The providers we worked with were also grateful to have the help, “My patients loved the contact and the help – they are not technologically savvy and valued the expert help and the friendly encouragement.”
The volunteers also enjoyed working with the patients. Undergraduate student volunteer, Faith Chang, describes a lovely experience with one patient who was particularly struggling with technology, “It was really difficult but at one point she said, ‘Computers just make me so anxious, and when my kids try to help me they always end up yelling and I get so anxious my stomach hurts and I get nauseous. But not once working with you has my stomach hurt one bit. Your patience and kindness will serve you well in life.’ She was just so sweet and that was a really nice experience.”
“I really appreciated my time volunteering with Get Access because I was able to interact with patients while social distancing. It was so much fun to get to know them and help them through their technology questions. For some patients, I probably spent more time chatting about their grandchildren than talking about Zoom. It was also helpful to learn how to do a virtual visit since I’ll be seeing patients virtually during the clinical year.” Alexandra Peirce, M2
“GET Access has created a channel of communication with a very wise and resilient patient population.
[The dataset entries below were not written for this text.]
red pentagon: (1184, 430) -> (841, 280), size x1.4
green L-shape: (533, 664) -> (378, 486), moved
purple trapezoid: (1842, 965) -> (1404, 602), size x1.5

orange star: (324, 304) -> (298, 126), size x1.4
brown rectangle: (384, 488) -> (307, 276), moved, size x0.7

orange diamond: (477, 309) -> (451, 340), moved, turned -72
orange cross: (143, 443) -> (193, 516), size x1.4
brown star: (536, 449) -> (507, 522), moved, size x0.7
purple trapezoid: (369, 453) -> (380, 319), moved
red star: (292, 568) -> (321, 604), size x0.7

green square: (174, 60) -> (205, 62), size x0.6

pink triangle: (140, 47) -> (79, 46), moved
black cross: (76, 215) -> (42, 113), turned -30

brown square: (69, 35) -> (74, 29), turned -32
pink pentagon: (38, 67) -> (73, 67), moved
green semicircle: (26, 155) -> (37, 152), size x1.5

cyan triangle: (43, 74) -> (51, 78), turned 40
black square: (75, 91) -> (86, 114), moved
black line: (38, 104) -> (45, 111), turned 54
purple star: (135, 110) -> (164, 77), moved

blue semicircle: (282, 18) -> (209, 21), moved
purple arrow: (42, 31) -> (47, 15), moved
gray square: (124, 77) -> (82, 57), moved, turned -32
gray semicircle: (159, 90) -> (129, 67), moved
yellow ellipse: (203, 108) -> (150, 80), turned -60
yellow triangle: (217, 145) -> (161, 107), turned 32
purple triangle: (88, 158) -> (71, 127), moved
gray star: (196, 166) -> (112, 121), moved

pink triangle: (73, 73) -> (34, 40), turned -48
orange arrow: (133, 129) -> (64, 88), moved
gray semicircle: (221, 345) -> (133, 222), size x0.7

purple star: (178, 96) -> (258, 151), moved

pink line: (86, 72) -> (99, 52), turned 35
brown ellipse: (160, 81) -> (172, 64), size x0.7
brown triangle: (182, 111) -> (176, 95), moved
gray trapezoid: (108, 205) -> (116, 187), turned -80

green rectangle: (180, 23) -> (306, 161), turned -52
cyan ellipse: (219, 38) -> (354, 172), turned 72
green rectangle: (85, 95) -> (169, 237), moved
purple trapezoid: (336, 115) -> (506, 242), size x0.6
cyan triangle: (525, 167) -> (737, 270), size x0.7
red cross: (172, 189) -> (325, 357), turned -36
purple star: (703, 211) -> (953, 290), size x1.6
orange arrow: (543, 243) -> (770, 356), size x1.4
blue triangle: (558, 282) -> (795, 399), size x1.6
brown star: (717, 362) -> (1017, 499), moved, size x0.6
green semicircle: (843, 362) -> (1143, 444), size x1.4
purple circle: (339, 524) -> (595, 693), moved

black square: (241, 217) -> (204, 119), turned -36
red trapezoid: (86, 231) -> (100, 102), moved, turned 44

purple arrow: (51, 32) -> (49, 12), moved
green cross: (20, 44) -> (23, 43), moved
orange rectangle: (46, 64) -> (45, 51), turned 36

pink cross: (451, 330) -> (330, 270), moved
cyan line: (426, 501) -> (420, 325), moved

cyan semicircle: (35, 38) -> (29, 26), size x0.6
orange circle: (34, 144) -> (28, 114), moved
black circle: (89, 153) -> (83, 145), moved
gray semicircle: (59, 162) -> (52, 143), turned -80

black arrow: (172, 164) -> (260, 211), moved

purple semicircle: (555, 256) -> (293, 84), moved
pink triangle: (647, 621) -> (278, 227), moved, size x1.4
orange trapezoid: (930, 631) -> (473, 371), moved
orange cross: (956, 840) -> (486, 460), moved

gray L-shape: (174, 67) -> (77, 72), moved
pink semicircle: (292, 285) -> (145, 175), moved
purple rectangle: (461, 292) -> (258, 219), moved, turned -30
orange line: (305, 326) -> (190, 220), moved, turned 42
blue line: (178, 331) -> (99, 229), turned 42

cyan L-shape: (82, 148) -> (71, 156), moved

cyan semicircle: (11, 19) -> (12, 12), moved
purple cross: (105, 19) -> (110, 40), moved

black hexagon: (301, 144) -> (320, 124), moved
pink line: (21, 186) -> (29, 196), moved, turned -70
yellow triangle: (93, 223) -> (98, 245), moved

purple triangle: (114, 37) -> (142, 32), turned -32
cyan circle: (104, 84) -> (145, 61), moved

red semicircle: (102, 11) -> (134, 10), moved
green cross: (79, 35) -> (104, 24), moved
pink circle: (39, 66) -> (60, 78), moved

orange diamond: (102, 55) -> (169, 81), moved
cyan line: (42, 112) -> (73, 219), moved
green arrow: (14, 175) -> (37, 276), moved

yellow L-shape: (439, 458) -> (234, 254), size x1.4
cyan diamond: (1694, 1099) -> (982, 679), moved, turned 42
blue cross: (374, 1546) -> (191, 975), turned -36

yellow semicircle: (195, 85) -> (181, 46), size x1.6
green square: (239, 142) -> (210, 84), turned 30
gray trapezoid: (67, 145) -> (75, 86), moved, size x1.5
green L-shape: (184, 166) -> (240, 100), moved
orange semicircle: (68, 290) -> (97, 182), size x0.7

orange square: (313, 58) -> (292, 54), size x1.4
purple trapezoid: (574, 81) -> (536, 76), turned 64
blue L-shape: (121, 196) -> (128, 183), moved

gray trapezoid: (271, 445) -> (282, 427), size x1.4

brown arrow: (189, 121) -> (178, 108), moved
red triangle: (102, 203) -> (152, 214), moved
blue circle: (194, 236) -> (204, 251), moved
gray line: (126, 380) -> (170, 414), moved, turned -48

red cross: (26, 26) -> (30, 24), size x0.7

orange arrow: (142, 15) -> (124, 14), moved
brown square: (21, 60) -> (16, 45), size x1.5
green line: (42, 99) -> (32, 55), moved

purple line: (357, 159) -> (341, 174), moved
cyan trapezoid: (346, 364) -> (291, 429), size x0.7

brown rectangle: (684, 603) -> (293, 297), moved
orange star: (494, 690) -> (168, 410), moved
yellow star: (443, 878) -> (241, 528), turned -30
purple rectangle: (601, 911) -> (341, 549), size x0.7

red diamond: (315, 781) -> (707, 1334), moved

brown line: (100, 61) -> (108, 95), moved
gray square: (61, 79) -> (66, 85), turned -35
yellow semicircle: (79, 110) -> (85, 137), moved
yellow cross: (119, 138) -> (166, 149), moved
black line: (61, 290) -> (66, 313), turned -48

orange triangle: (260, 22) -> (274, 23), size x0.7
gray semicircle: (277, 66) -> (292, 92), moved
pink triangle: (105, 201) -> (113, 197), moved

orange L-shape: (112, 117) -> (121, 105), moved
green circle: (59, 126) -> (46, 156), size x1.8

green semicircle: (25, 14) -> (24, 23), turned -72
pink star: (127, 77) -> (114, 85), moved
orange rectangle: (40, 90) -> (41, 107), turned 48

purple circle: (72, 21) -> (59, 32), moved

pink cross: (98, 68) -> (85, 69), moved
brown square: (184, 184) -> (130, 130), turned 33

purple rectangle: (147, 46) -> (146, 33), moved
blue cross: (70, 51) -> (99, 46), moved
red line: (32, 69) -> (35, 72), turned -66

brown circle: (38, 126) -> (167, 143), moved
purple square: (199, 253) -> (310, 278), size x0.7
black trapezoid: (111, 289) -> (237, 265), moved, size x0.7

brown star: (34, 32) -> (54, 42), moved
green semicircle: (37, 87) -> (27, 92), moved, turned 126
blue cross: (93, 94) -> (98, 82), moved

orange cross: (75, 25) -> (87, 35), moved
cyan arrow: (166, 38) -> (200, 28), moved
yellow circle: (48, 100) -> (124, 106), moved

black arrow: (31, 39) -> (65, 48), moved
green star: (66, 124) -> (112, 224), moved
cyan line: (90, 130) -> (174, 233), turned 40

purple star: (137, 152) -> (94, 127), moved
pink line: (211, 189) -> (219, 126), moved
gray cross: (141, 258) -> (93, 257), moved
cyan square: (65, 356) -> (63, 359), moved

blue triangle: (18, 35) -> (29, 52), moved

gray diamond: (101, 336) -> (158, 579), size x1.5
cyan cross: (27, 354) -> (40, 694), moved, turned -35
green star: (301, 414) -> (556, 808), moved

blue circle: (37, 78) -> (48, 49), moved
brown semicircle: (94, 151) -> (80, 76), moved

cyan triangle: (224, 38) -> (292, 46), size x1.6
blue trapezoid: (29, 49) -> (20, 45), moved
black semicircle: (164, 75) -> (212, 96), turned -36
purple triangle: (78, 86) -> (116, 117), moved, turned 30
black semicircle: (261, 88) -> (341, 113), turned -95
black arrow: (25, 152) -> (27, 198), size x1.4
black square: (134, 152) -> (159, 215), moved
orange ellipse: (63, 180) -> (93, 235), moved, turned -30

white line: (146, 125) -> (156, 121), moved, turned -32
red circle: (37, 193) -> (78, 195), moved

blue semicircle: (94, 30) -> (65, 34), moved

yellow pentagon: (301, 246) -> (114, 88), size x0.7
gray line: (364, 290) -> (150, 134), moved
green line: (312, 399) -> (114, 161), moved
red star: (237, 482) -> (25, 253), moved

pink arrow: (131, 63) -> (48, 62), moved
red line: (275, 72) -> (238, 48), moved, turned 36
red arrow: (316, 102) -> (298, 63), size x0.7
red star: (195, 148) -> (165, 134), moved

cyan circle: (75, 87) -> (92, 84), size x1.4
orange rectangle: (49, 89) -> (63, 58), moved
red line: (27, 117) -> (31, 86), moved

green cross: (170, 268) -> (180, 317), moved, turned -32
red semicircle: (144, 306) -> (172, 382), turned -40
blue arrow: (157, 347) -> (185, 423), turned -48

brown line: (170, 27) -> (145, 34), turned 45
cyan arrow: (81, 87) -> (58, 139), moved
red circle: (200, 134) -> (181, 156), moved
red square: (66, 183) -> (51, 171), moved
It has made me realize not only the importance of improved communication between patient and provider in these socially distanced times, but also the unique bonds that can be formed between college students and geriatric patients.” Annika Dhawan – U-M Undergraduate Student
Although the urgency of our program’s need has dissipated, we still are looking forward to offering these services to the geriatric population. We believe this is important work that still needs to be completed, especially as the winter weather approaches which may prompt patients to prefer video visits over in-person visits. We are currently working to expand to other clinics within the University of Michigan and eventually would like to adapt our materials to accommodate other health care systems outside of Michigan Medicine to help the greater Ann Arbor and nearby Ypsilanti communities.
Overall, GET Access has given me a purpose in a time where medical students initially felt pretty useless at the onset of COVID-19. This project brought (and continues to bring) me a lot of joy. Communicating with older adults, especially during a time when social isolation is at an all-time high, was the most enjoyable and special part of this project. Although I already knew I had an interest in geriatric medicine following my exposure to the field during my internal medicine rotation, this project really solidified my desire to consider working with this specific population of patients who often are left to the wayside, for the rest of my career. Projects like these are what make the University of Michigan Medical School so unique. Michigan creates a space of creativity and freedom to pursue and combine our personal interests outside of the classroom and wards with our future career interests, and does whatever it can to support students like me along the way.
The creation and sustainability of the GET Access Program could not have been successful without the help and guidance from faculty advisors Dr. Mary Blazek & Dr. Lillian Min, and student co-leads Clare Anderson, Cassidy Merklen, and Kinsey Vear.